病人を癒し、死者を生き返らせ、悪霊を追い払う―この文字通りのことは私たちにはできないかもしれません。しかし、現在の生活の中で、病人とは一体誰か、そして病人を癒すとはどういうことか。また、体は生きていても人間らしさ、という点では死んでいる人がいるのではないか。また、現代で悪霊とはなにを指すだろうか。そして、その悪霊を追い払うにはどうしたらいいだろうか。このように、病人を癒す、死者を生き返らせる、悪霊を追い払う、ということが、現在の生活のなかでどういうことなのかでしょうか。私たちに出来るのでしょうか。イエスに呼び集められて、そして派遣された私たちに何が出来るのでしょうか。

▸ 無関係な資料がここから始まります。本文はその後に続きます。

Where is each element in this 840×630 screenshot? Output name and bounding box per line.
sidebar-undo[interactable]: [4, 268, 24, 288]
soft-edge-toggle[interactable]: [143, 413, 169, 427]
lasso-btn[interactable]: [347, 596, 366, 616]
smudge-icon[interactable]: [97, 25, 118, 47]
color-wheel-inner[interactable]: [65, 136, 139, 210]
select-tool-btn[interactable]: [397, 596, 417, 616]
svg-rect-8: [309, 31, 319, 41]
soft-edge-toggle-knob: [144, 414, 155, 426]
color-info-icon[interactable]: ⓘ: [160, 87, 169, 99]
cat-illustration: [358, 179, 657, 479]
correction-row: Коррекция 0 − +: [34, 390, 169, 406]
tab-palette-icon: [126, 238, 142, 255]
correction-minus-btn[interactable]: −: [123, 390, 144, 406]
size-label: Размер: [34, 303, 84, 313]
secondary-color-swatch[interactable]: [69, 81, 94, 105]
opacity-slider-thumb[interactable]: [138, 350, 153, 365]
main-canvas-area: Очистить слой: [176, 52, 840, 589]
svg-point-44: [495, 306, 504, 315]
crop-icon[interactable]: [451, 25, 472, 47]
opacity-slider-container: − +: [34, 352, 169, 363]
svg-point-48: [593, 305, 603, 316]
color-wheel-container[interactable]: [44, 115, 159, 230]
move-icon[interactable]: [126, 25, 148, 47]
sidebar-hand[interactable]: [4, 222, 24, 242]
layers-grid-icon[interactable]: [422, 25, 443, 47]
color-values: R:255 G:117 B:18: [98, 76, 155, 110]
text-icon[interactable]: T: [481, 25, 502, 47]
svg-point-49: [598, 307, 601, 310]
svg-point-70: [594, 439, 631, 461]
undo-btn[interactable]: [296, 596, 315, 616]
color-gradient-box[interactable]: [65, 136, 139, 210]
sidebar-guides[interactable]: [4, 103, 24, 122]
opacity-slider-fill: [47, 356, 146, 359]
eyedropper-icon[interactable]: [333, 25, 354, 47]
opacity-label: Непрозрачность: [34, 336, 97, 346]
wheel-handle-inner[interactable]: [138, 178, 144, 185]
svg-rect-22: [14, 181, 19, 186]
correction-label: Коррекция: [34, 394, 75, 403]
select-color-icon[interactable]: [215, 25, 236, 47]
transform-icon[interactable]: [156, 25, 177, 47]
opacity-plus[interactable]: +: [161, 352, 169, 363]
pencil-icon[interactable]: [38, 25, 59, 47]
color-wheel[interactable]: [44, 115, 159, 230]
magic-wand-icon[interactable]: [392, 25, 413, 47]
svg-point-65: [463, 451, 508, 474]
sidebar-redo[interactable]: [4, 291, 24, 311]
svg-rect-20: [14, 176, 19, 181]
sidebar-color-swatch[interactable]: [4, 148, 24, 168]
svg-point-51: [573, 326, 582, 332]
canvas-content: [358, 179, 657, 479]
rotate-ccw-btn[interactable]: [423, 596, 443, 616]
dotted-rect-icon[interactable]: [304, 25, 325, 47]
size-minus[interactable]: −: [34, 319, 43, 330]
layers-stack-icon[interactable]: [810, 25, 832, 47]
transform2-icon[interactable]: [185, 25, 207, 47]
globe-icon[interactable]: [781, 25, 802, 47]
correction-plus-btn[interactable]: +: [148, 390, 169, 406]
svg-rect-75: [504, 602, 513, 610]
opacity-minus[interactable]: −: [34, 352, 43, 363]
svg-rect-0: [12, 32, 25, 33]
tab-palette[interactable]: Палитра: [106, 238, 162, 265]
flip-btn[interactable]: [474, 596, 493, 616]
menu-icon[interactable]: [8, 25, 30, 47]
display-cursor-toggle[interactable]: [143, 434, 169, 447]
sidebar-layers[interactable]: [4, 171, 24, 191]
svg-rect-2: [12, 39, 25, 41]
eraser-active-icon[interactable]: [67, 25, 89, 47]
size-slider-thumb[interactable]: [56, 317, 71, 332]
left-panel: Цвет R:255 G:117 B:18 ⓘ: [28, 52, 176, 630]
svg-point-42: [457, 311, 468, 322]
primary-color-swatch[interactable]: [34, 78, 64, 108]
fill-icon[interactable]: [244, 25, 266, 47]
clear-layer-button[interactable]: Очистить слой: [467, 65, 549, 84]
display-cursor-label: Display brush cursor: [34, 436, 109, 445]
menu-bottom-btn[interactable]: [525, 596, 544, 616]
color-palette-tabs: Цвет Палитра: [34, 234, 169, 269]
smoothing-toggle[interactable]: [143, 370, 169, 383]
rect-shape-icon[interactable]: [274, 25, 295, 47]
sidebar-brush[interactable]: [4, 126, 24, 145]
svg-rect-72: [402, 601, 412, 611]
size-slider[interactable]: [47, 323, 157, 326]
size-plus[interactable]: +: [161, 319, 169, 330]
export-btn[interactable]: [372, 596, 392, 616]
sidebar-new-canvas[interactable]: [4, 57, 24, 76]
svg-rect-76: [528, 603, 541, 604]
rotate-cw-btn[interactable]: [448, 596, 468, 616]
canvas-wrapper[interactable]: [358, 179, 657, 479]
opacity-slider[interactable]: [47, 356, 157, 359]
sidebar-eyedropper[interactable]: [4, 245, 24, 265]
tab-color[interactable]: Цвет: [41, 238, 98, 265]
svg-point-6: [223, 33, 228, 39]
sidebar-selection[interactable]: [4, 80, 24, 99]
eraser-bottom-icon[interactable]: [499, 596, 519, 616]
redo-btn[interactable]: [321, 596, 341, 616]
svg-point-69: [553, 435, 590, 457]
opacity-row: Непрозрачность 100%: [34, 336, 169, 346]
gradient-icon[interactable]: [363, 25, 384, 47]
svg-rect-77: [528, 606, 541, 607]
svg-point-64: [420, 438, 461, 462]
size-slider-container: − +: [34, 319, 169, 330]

そこで私たちが常に心に覚えておかなければならないのは、イエスの憐れみだと思います。つまり、痛み苦しんでいる人と同じところに立とうとし、相手の悲しみ・苦しみを理解し共に悲しんだり苦しんだりする気持ちを持ち続けることだと思います。教会はこのイエスの憐れみに立ち続けなければなりません。私たちは主の働き人です。たくさんの恵みを神様から頂いているのです。与えられた恵みをいかんなく発揮してイエスの憐れみに立ちながら歩んで参りましょう。